For this reason I strongly prefer on final everywhere and if you think you 
need a variable to not be final you should use that as an indicator to 
refractor your code. 

So, +1 for me for final everywhere. 

Also, please stop declaring variables miles away from their use.

> On Apr 14, 2021, at 12:55 PM, Kirk Lund  wrote:
> 
> Our coding standard and our Design Decisions does NOT require using final
> on parameters and local variables.
> 
> Please do NOT request that I add or keep final on parameters or local
> variables unless the community votes and decides that every parameter and
> local variable should require the final keyword. I coded this way in the
> past and I found that it resulted in noisy code with no benefit. We can
> argue about using this keyword all you want but the fact is I'm against 
it,
> and I will not embrace it unless this community decides that we need to 
use
> it.
> 
> Using final on instance or class fields does have a concurrency benefit 
and
> I support that only.
> 
> If you want to add final to every single parameter and local var in the
> Geode codebase, then now is your chance to vote on it. Please vote.
> 
> Thanks,
> Kirk




Re: [VOTE] Requiring final keyword on every parameter and local variable

2021-04-14 Thread Jacob Barrett


> On Apr 14, 2021, at 7:46 PM, Udo Kohlmeyer  wrote:
> @Jake the idea of smaller methods is great and we should ALWAYS strive for 
> that. But that argument is completely irrelevant in this discussion. As 
> making method arguments final does not naturally guide a developer to 
> creating smaller methods. Nor does a smaller method mean it can/will be 
> jitted. Too many factors (to discuss here) are part of that decision, also it 
> is not relevant in this discussion. But more on that topic read THIS.
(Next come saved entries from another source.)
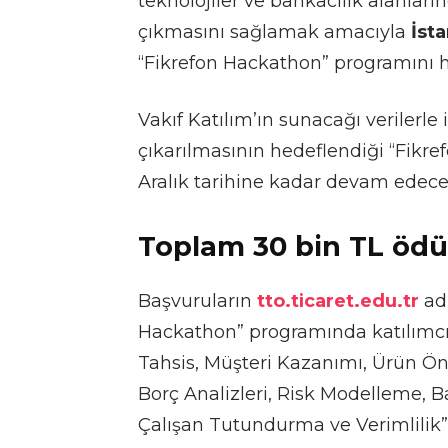
teknolojiler ve bankacılık alanları
çıkmasını sağlamak amacıyla
İsta
“Fikrefon Hackathon” programını h
Vakıf Katılım’ın sunacağı verilerle 
çıkarılmasının hedeflendiği “Fikr
Aralık tarihine kadar devam edece
Toplam 30 bin TL ödül
Başvuruların
tto.ticaret.edu.tr
adr
Hackathon” programında katılımcı
Tahsis, Müşteri Kazanımı, Ürün Ö
Borç Analizleri, Risk Modelleme, 
Çalışan Tutundurma ve Verimlilik”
The original subject is in regards to parameters and local variables.

Irrelevant is certainly an opinion you are welcome to have but let me challenge 
you. Goto DistributedCacheOperation._distribute(). 

First challenge, look at around line 333: 
boolean reliableOp = isOperationReliable() && region.requiresReliabilityCheck();

Without scrolling do you see that variable used? Nope, because it is first used 
on line 439, ~100 lines away. Does it mutate between there, well I can search 
for all uses and find out or I could be nice to the next person and intend for 
it to never mutate by adding final. Intent communicated!

Second challenge, mark all the local variables in the method as final. Now make 
it compile without introducing more mutable variables. At the end of this 
journey you will have about a dozen unit testable methods and a _distribute 
method that goes from ~370 lines to  ~90 with no mutable local variables. 

I argue it is relevant as good guardrail for writing good code. While we should 
ALWAYS strive for it we don’t. Every little nudge helps.